7h35 : Rendez-vous est donné à l’aéroport d’Orly. Notre vol Paris-Séville décolle dans 2 heures et on se demande pourquoi nous prenons l’avion aussi tôt alors que l’embarquement sur notre bateau de croisière ne se fait qu’à 17h... Sans doute parce qu’il s’agit d’un vol charter ! Mais on peut aussi réserver avec supplément un vol régulier.

13h : Après un vol sans problème on nous transfère au port de Séville dès la mi-journée même si nous ne pourrons pas avoir nos cabines avant 16h30. Au muelle de las Delicias, à l’ouest de la capitale andalouse, La Belle de Cadix nous attend, tranquillement.

Construit en 2005 au chantier de Namur spécialement pour cette croisière fluvio-maritime et la navigation côtière, le navire mesure 110m de long et 11,40m de large. Son tirant d’eau est de 1,60m, il a 3 moteurs et pas de stabilisateurs (mais un système antiroulis a été installé après les premières croisières). Il peut accueillir 180 passagers (dans 88 cabines sur 3 ponts) et 34 membres d’équipage.

16h30 : Je découvre enfin ma cabine, la 374 sur le Pont supérieur : deux lits jumeaux collés, quelques espaces de rangement, une petite salle de bain fonctionnelle et une grande baie vitrée avec deux fenêtres qui s’ouvrent (c’est ce "détail" qui explique le supplément de 204 euros car sinon toutes les cabines offrent la même surface quel que soit le pont choisi). Equipée de toutes les commodités (dont une climatisation individuelle réglable et 19 chaînes de TV en français !), mais aussi de serviettes de bain et de produits d’hygiène d’accueil, elle est tout mignonne, jolie et bien aménagée.

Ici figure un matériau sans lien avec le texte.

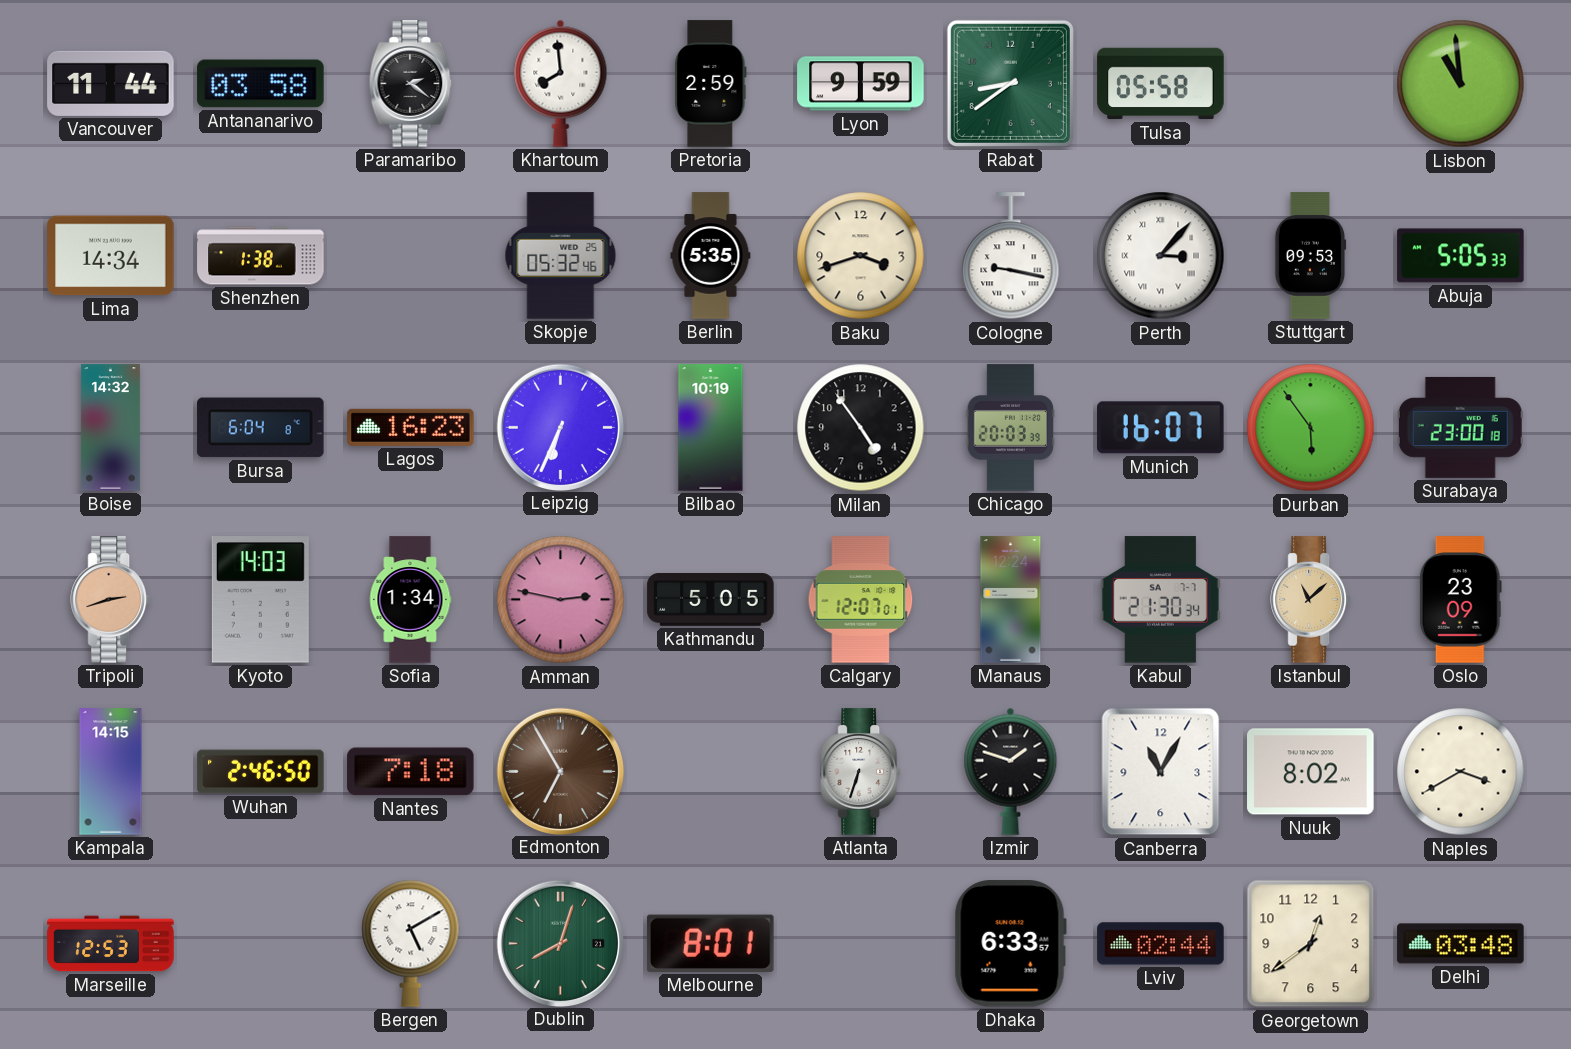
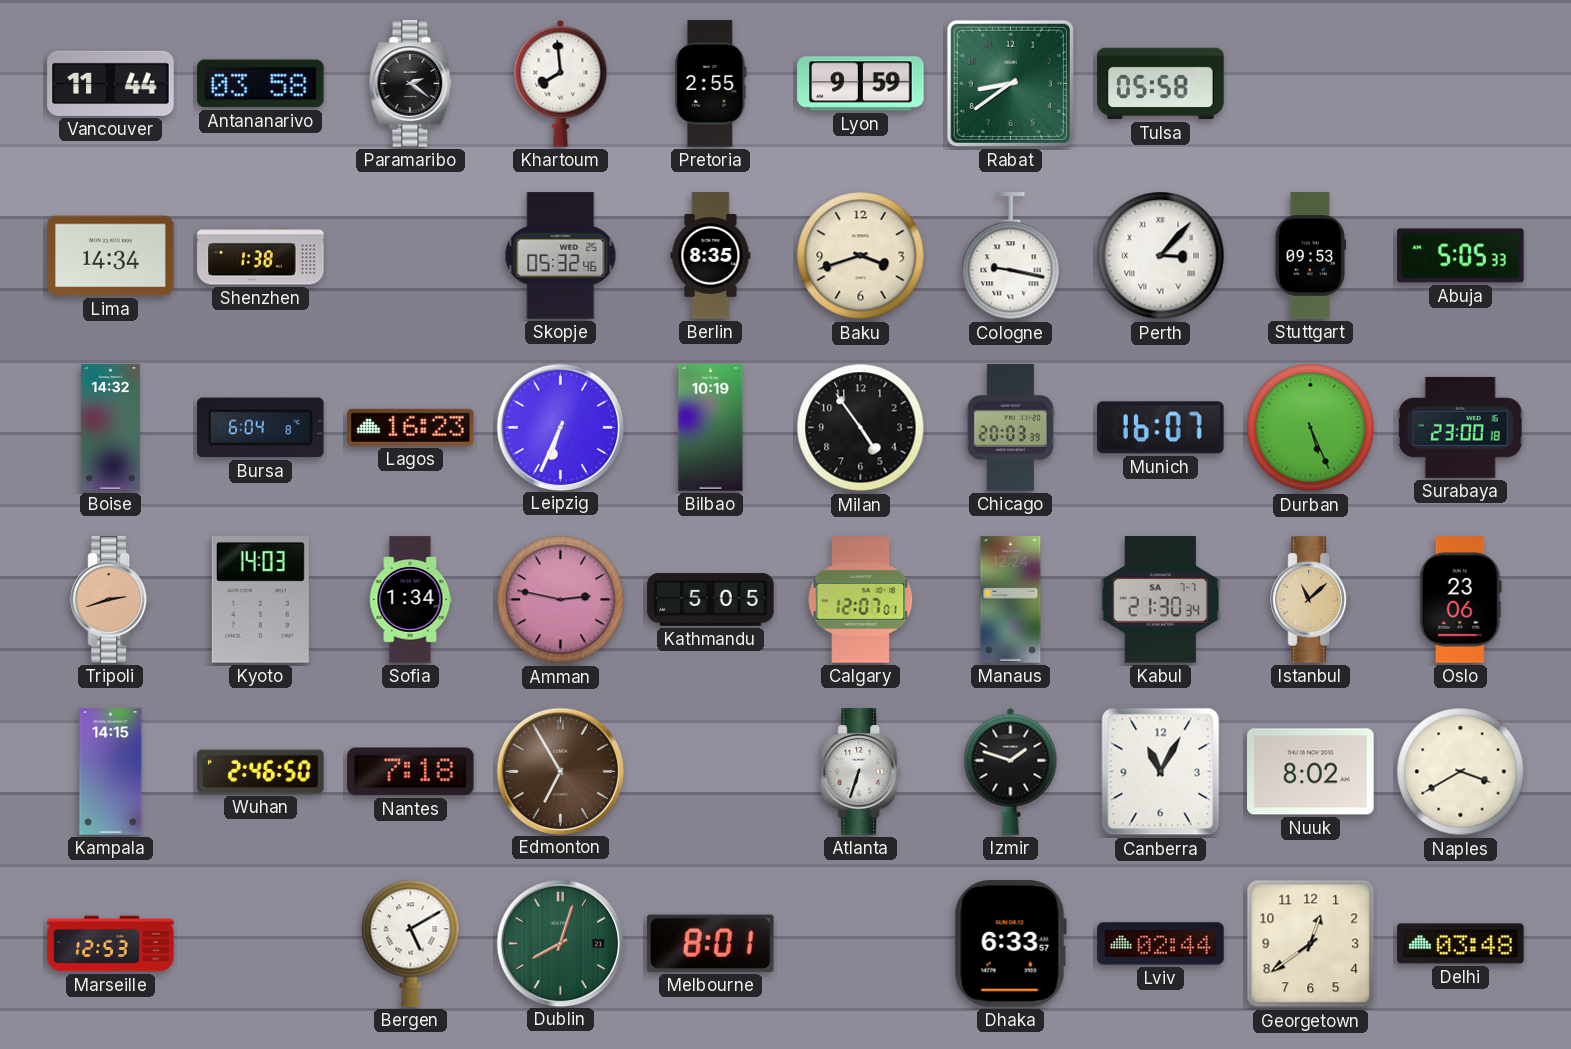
Pretoria: 2:59 -> 2:55
Lisbon: 10:59 -> none
Berlin: 5:35 -> 8:35
Durban: 5:54 -> 5:26
Oslo: 23:09 -> 23:06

17h : Réunion avec Daniel, le jeune maître d’hôtel portugais, pour choisir notre table pour toute la croisière. Un moment stratégique pour certains habitués qui ne veulent que des Français à leur table (si cette croisière est francophone, il y aussi à bord d’autres nationalités), pas d’enfants ou encore « pas ceux-là » ! Malgré ses 23 ans, Daniel reste impassible et s’adapte à toutes les exigences.

18h45 : Réunion d’informations avec Alvaro, le souriant commissaire de bord lui aussi portugais, mais parfaitement polyglotte. C’est l’occasion d’expliquer la vie à bord et de présenter les excursions payantes (438 euros au total pour les 8 programmes, mais seulement 338 si vous les achetez toutes dès la réservation). Et de constater que la clientèle de CroisiEurope est en très grande majorité composée de retraités...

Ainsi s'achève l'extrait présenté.